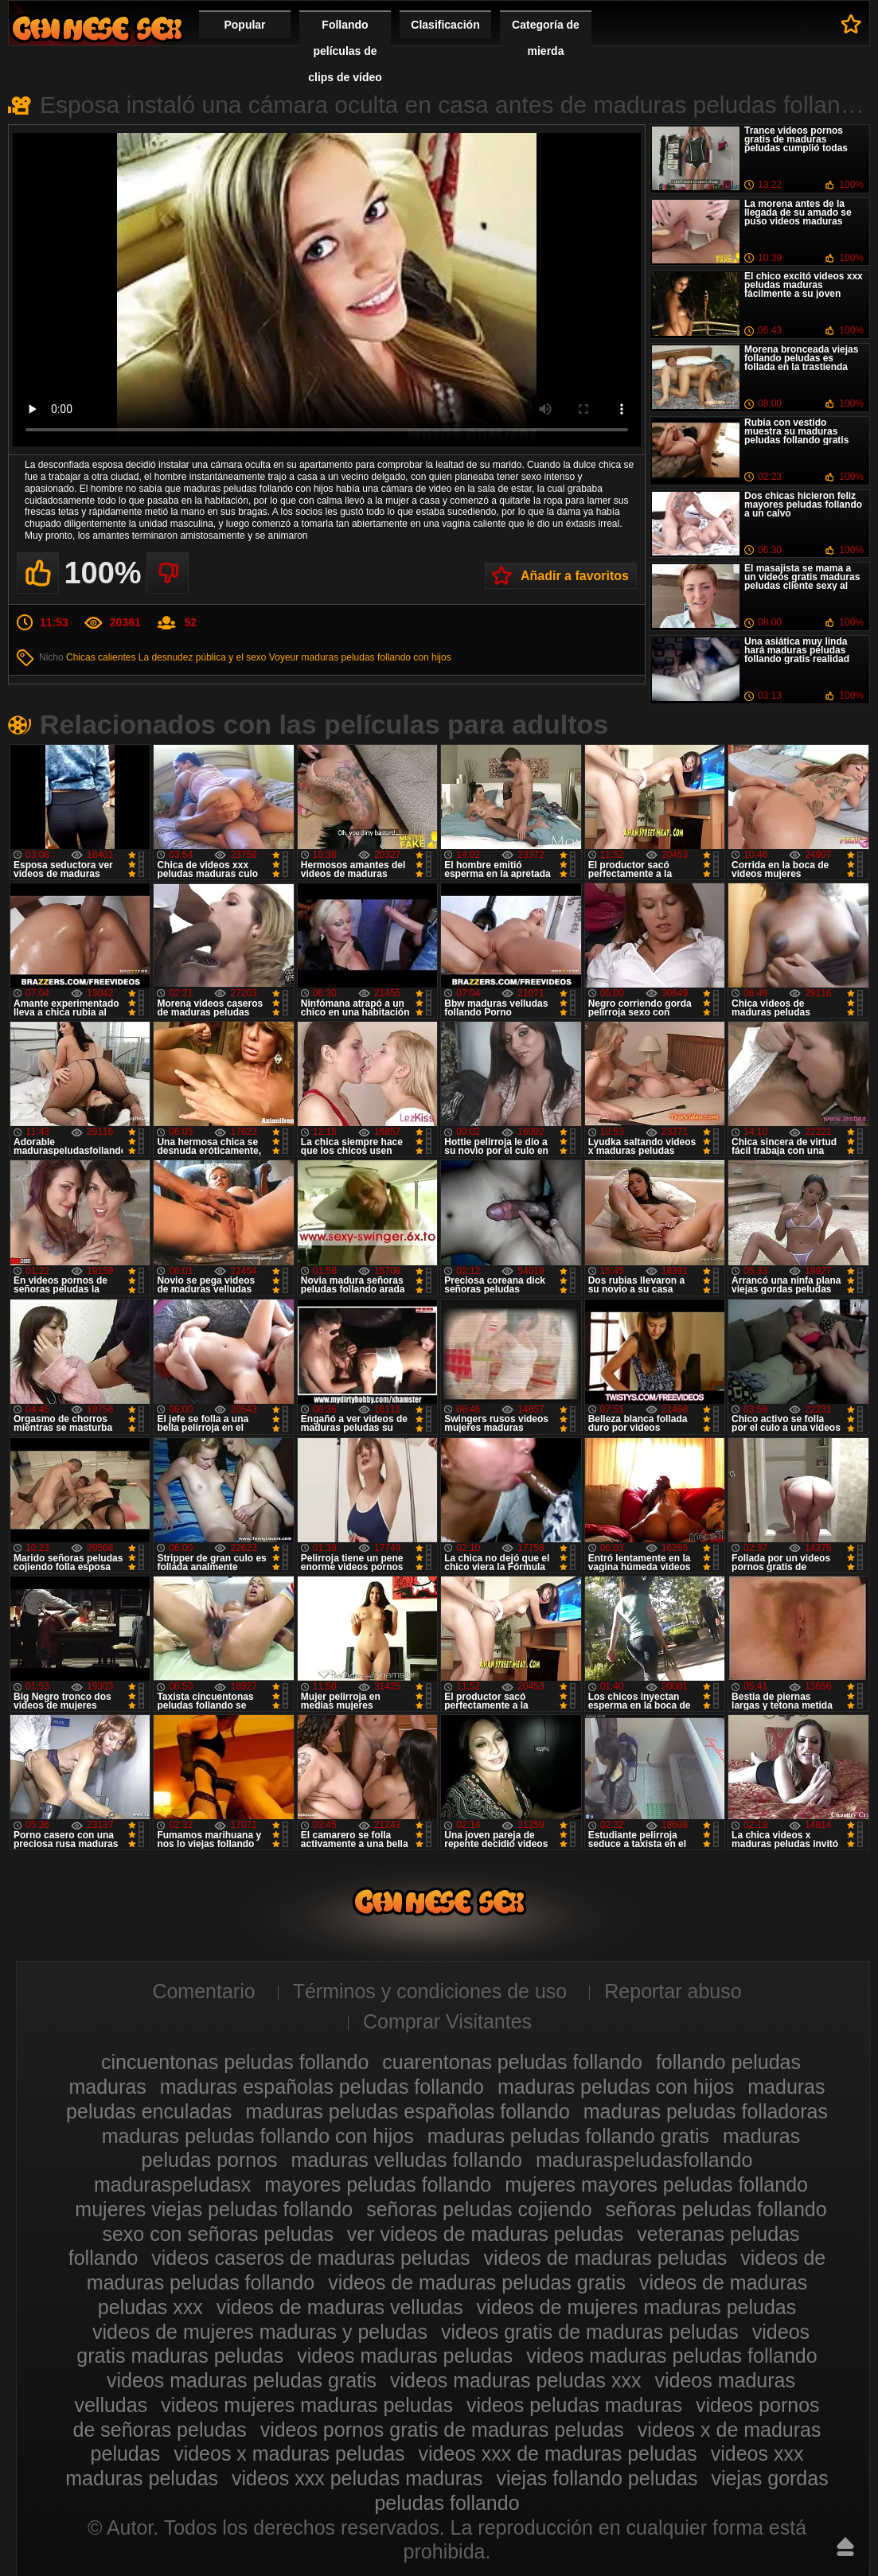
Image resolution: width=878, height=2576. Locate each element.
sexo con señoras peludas (217, 2234)
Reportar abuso (672, 1991)
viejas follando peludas (596, 2478)
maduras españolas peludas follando (322, 2086)
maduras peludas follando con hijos (376, 657)
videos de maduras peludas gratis (477, 2282)
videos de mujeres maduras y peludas (259, 2332)
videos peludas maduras (574, 2405)
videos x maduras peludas (289, 2453)
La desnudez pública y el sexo (203, 657)
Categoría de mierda (545, 37)
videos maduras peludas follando (672, 2355)
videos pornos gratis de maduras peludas (442, 2429)
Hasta (845, 2546)
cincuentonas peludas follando (235, 2062)
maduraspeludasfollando (644, 2160)
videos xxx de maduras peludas (558, 2453)
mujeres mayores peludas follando (656, 2184)
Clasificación (445, 24)
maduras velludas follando (406, 2160)
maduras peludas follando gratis (568, 2136)
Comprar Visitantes (447, 2021)
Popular (244, 24)
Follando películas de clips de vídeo (345, 51)
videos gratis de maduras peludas (590, 2332)
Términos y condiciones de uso (430, 1991)
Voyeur (284, 657)
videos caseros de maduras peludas (310, 2258)
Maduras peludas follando (97, 28)
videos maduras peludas (405, 2355)
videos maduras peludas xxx (515, 2380)
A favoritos (851, 23)
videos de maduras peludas (605, 2258)
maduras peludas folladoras (705, 2111)
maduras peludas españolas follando (408, 2111)
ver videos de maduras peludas (485, 2234)
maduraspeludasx (172, 2184)
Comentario (203, 1991)
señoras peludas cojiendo (479, 2209)
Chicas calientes (100, 657)
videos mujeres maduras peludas (307, 2405)
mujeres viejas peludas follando (214, 2209)
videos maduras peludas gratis (242, 2380)
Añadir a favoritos (575, 576)
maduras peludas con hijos (616, 2086)
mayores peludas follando (377, 2184)
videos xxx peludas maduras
--------------------------------
Beginning with the line above that contains "cincuentonas peludas follando (235, 2062)", copy each line exactly up to and including the line that contains "videos maduras peludas (405, 2355)", and go no further.

cincuentonas peludas follando (235, 2062)
maduraspeludasfollando (644, 2160)
videos xxx de maduras peludas (558, 2453)
mujeres mayores peludas follando (656, 2184)
Clasificación (445, 24)
maduras velludas follando (406, 2160)
maduras peludas follando gratis (568, 2136)
Comprar Visitantes (447, 2021)
Popular (244, 24)
Follando películas de clips de vídeo (345, 51)
videos gratis de maduras peludas (590, 2332)
Términos y condiciones de uso (430, 1991)
Voyeur (284, 657)
videos caseros de maduras peludas (310, 2258)
Maduras peludas follando (97, 28)
videos maduras peludas (405, 2355)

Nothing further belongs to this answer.